Dose-response analysis revealed that in the LGC extract, the inhibition
of protease activity by LCT2 displays a biphasic character (Fig.
4A). To discriminate between the inhibition
of LPC2 and of non-LPC2 activity, LPC2 was specifically removed from
the cell extract by immunoprecipitation (Fig. 4B). The high
affinity inhibition by LCT2 was lost after LPC2 immunodepletion,
whereas the remaining activity was inhibited only at a high dose
(IC50 of 31 ± 3 µM). The inhibition
profile on LPC2 activity was determined by subtraction of non-LPC2
activity from the activity in the LGC extract (Fig. 4C). A
high affinity inhibition of LCT2 is found at 1.3 ± 0.3 nM, which is in the same range as the IC50 of
vertebrate CT on PC2 (5, 9). Because LCT2 shows no inhibition toward
Ca2+-dependent proteases present in the soluble
fraction of the salivary gland (Fig. 4D) and because
previous experiments revealed that the CT domain is not an inhibitor of
PC1/3 activity (5), the nanomolar inhibition of LCT2 very likely
involves LPC2 activity, whereas the inhibition at high concentrations
concerns other, as yet unidentified enzymes. Addition of 100 mM EDTA to either the LGC extract or the salivary gland
extract resulted in a conversion of 10%, displaying the residual
activity of Ca2+-independent proteases. Although LCT1 is
much less potent than LCT2, it also shows a biphasic curve, and upon
LPC2 immunodepletion from the LGC extracts, the residual activity is
inhibited at 40 ± 3 µM (Fig. 4, A and
B). The IC50 of LCT1 (~2.5 ± 0.2 µM) toward LPC2 activity was determined by subtraction of
non-LPC2 activity from the activity in the LGC extract (Fig.
4C).
Interspecies Conservation of PC2-7B2 Interaction
To examine an interspecies functional conservation of the inhibitory LCT, both LCT1 and LCT2, as well as the control peptide, were tested on recombinant purified mouse PC2 and PC1/3 (14, 18). LCT2 inhibits mouse PC2 with an IC50 of 36 ± 3 µM, and the less active LCT1 inhibits mouse PC2 with an IC50 of 154 ± 4 µM), whereas mouse CT inhibits PC2 activity at 45 ± 3 nM. PC1/3 enzyme activity is not inhibited by either of these peptides (data not shown). Thus, the LCT1 and LCT2 peptides inhibit LPC2 at low micromolar and nanomolar concentrations, respectively, whereas they inhibit mouse PC2 only at higher concentrations. This is likely due to sequence divergence and reflects the evolutionary distance between vertebrates and invertebrates (~600 million years). So the region that resembles the carboxyl terminus of vertebrate 7B2 most (i.e. LCT1) has the least potency with respect to the inhibition of (L)PC2 activity. This finding demonstrates that carboxyl-terminal regions of L7B2 with quite different amino acid sequences are able to inhibit the catalytic site of (L)PC2. Our results reveal that during evolution the inhibitory action of the CT domain on PC2 activity has been conserved from vertebrates to invertebrates.

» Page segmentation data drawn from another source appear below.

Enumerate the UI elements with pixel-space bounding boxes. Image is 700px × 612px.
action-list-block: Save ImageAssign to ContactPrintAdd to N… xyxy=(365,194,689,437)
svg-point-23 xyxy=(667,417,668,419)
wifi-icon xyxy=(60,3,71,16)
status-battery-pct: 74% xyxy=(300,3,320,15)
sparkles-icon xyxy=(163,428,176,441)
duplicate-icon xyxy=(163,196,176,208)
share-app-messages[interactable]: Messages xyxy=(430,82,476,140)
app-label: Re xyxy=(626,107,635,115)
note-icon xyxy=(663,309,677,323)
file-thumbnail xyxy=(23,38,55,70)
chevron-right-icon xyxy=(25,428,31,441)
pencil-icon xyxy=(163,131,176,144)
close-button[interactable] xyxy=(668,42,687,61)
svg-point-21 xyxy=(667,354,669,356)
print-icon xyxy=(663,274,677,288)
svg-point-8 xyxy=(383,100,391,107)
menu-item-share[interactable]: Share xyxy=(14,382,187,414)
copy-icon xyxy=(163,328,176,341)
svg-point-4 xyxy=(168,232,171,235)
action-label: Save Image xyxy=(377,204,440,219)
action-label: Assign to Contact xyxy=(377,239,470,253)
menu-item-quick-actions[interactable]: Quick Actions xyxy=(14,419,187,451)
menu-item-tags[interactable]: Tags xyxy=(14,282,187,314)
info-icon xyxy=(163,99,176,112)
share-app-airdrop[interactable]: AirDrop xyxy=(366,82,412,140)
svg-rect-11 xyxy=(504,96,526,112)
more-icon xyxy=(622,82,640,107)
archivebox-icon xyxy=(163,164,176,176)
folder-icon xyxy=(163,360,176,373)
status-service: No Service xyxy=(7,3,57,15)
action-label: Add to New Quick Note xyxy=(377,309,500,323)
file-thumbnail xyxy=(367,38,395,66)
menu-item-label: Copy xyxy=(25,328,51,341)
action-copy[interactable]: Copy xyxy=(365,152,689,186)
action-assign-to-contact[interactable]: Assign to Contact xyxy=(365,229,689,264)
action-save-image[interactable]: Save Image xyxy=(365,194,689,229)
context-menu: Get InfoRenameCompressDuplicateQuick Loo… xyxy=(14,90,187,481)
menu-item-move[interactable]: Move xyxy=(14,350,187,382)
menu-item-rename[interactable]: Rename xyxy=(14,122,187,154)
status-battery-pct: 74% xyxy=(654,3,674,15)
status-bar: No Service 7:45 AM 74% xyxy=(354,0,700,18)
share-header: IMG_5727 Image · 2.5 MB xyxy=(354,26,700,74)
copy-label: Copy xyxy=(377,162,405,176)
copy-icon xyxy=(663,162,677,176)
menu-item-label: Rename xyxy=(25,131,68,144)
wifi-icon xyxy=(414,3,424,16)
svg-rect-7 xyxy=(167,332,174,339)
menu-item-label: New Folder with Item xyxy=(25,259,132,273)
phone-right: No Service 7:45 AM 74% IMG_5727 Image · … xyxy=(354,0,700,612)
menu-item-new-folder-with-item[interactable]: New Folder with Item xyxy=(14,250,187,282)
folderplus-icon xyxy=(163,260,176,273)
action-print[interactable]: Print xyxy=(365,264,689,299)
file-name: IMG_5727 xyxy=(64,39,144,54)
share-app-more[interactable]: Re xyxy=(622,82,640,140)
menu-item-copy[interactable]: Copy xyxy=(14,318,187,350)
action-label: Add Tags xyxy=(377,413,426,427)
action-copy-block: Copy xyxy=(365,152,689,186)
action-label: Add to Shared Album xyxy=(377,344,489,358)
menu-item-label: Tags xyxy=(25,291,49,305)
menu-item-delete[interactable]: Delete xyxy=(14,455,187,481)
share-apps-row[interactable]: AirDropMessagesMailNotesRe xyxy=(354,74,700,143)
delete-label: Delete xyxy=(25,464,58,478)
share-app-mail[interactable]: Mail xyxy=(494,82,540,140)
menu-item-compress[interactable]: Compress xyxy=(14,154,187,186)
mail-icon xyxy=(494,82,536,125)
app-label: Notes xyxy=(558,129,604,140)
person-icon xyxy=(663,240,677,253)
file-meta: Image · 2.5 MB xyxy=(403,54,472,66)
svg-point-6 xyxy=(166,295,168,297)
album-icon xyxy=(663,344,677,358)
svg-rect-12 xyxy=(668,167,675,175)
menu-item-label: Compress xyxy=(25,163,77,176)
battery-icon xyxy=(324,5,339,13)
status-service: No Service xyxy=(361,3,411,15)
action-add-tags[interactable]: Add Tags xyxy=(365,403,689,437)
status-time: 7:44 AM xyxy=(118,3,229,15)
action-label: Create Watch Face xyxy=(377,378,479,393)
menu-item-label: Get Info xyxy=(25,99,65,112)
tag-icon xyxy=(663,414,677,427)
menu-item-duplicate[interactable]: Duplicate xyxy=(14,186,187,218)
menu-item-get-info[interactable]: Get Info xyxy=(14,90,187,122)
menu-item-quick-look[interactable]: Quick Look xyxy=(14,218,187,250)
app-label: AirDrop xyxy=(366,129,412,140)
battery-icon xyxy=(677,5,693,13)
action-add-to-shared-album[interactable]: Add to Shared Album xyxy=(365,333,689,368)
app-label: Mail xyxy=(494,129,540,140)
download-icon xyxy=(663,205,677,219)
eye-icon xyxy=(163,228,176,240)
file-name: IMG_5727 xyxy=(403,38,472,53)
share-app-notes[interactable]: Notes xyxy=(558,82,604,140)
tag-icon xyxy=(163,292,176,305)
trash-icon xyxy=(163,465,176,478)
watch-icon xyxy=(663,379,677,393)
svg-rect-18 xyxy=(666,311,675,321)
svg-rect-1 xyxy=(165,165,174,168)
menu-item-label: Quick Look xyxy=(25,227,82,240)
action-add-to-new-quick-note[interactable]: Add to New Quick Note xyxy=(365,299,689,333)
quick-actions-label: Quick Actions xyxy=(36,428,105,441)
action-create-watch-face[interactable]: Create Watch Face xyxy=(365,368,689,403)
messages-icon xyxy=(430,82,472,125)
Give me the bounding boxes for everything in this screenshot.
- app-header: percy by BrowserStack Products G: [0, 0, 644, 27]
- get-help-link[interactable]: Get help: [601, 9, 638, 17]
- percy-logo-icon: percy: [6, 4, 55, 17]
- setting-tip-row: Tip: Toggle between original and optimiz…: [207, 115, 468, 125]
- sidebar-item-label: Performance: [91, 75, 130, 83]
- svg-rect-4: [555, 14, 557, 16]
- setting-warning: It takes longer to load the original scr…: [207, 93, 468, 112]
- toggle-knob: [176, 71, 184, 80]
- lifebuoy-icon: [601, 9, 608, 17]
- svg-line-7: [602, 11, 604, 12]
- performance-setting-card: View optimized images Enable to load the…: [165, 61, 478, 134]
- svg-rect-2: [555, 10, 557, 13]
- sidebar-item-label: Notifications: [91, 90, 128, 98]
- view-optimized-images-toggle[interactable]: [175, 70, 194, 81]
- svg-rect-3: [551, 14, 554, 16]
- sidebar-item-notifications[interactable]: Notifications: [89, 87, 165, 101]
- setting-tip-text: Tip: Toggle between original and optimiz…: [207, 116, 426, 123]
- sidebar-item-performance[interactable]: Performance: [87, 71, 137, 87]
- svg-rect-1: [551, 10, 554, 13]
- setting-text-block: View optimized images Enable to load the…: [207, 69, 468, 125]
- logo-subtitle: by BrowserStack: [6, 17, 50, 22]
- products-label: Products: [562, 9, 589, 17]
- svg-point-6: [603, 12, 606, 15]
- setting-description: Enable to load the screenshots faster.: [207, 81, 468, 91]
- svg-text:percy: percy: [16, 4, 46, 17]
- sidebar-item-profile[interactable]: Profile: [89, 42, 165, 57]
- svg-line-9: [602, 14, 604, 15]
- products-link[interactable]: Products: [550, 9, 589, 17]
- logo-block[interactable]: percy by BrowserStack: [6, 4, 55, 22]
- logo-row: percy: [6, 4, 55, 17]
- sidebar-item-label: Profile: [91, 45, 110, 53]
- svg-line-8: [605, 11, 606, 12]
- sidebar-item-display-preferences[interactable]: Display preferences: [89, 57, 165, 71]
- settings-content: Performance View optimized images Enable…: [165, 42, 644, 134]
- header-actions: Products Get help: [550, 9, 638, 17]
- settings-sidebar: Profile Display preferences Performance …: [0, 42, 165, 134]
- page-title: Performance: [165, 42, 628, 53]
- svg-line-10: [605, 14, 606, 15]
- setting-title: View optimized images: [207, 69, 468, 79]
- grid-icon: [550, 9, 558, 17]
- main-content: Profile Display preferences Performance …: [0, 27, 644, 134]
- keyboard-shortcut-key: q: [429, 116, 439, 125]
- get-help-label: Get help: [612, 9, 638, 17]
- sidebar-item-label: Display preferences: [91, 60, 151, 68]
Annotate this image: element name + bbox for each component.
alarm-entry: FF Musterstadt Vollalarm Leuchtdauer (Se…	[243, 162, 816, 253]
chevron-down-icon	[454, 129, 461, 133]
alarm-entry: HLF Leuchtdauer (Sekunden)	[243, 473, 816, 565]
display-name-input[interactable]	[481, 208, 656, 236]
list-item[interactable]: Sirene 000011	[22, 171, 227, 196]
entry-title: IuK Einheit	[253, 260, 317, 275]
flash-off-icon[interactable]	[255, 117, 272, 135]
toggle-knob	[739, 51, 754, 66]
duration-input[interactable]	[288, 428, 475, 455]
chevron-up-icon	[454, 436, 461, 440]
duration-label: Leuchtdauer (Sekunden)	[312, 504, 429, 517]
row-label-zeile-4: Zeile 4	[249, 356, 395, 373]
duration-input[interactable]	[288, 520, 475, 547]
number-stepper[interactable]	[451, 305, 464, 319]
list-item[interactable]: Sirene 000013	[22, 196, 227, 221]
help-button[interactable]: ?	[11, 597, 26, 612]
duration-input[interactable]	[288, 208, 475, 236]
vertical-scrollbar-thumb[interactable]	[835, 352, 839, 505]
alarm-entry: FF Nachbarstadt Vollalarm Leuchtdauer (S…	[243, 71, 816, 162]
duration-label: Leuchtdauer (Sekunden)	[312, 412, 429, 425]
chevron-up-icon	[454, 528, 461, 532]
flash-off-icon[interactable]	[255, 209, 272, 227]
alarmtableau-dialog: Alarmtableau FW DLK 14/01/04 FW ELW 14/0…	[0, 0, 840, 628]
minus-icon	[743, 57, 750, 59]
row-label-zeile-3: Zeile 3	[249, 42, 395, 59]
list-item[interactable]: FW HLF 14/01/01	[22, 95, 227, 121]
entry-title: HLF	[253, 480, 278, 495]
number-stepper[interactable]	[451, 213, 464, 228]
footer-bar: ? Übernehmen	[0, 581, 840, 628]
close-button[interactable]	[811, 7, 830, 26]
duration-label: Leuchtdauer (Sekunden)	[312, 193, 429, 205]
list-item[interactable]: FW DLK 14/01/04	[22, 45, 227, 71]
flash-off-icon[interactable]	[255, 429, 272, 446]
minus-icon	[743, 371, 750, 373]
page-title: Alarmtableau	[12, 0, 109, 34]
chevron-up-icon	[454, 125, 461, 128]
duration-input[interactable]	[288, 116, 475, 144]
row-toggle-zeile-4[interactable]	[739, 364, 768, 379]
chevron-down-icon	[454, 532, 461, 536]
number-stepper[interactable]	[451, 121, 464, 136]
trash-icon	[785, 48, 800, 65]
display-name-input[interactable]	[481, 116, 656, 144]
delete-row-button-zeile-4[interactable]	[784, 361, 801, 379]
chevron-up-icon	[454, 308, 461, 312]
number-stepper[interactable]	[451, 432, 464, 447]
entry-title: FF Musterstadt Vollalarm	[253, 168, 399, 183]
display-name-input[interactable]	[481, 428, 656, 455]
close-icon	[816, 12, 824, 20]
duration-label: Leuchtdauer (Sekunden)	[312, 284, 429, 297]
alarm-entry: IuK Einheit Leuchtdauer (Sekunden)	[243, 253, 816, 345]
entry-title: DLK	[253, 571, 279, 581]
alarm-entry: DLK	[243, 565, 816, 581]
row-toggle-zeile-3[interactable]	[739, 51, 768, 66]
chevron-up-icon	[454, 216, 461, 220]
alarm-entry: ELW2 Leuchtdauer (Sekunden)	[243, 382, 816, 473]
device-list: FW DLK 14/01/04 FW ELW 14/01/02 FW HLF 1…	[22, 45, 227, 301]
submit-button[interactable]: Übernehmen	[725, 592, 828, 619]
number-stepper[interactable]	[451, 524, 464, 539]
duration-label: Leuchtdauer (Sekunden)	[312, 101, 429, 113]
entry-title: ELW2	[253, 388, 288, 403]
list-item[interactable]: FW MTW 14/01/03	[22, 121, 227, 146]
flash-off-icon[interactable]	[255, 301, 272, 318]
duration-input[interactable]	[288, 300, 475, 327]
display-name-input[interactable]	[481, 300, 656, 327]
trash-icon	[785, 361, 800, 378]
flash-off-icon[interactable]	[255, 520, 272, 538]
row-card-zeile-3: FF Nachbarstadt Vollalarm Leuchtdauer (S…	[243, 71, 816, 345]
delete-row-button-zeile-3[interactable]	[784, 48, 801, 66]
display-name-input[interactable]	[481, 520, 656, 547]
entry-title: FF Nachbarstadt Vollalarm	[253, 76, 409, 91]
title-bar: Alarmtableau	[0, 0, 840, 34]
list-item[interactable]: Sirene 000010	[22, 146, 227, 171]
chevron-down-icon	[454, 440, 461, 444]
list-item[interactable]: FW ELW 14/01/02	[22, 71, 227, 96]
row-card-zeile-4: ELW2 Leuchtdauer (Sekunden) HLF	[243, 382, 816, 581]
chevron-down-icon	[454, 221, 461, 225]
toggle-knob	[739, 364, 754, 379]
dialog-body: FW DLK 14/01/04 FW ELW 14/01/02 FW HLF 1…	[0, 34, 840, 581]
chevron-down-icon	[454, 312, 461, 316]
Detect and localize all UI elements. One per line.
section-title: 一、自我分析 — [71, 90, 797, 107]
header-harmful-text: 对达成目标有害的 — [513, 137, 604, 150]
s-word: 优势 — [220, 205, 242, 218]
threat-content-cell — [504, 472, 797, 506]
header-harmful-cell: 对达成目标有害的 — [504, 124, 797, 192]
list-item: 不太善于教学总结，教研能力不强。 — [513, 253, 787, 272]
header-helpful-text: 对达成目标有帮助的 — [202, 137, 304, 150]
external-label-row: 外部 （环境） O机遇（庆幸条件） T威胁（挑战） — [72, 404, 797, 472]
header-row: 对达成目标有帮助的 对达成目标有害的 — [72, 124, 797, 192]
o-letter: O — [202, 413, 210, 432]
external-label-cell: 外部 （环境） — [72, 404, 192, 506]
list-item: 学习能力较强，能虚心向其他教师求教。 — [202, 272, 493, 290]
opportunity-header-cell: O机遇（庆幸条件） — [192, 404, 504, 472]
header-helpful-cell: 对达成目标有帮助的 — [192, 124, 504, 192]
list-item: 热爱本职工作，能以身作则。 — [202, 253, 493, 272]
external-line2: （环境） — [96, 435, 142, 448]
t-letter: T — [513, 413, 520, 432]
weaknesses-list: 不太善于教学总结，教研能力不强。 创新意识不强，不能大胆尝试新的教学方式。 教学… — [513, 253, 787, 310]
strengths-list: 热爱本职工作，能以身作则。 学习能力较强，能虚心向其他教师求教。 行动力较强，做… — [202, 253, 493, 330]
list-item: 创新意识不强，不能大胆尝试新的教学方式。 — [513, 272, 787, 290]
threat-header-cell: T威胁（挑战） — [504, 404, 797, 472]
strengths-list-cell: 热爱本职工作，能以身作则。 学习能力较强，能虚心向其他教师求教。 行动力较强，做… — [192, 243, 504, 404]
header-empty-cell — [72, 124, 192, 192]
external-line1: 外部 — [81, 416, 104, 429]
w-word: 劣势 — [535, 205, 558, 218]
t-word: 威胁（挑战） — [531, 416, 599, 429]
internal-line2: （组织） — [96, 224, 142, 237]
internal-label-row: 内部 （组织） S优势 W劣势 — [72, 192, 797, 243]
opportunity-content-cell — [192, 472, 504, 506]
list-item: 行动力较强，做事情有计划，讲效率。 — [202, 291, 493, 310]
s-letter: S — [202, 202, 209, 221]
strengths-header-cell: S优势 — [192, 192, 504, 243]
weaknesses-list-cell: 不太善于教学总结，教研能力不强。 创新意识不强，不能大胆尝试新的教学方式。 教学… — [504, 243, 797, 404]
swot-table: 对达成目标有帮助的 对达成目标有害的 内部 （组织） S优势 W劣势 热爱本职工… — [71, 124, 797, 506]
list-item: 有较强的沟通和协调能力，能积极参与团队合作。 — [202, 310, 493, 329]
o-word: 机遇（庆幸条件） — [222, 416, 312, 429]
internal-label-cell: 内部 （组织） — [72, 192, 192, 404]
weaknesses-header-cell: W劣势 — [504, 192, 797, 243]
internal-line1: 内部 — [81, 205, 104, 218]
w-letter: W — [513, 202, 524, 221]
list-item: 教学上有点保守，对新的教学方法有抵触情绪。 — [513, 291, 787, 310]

The authors thank Dr. Iris Lindberg for performing the mouse PC2 and PC1/3 enzyme assays and Dr. Hilary Sharp-Baker for in situ hybridization and immunocytochemistry.
In a recent publication, Zhu et al. (24) suggest the importance of a proline-rich region in 7B2-PC2 interaction. Interestingly, all prolines in this region are conserved in L7B2.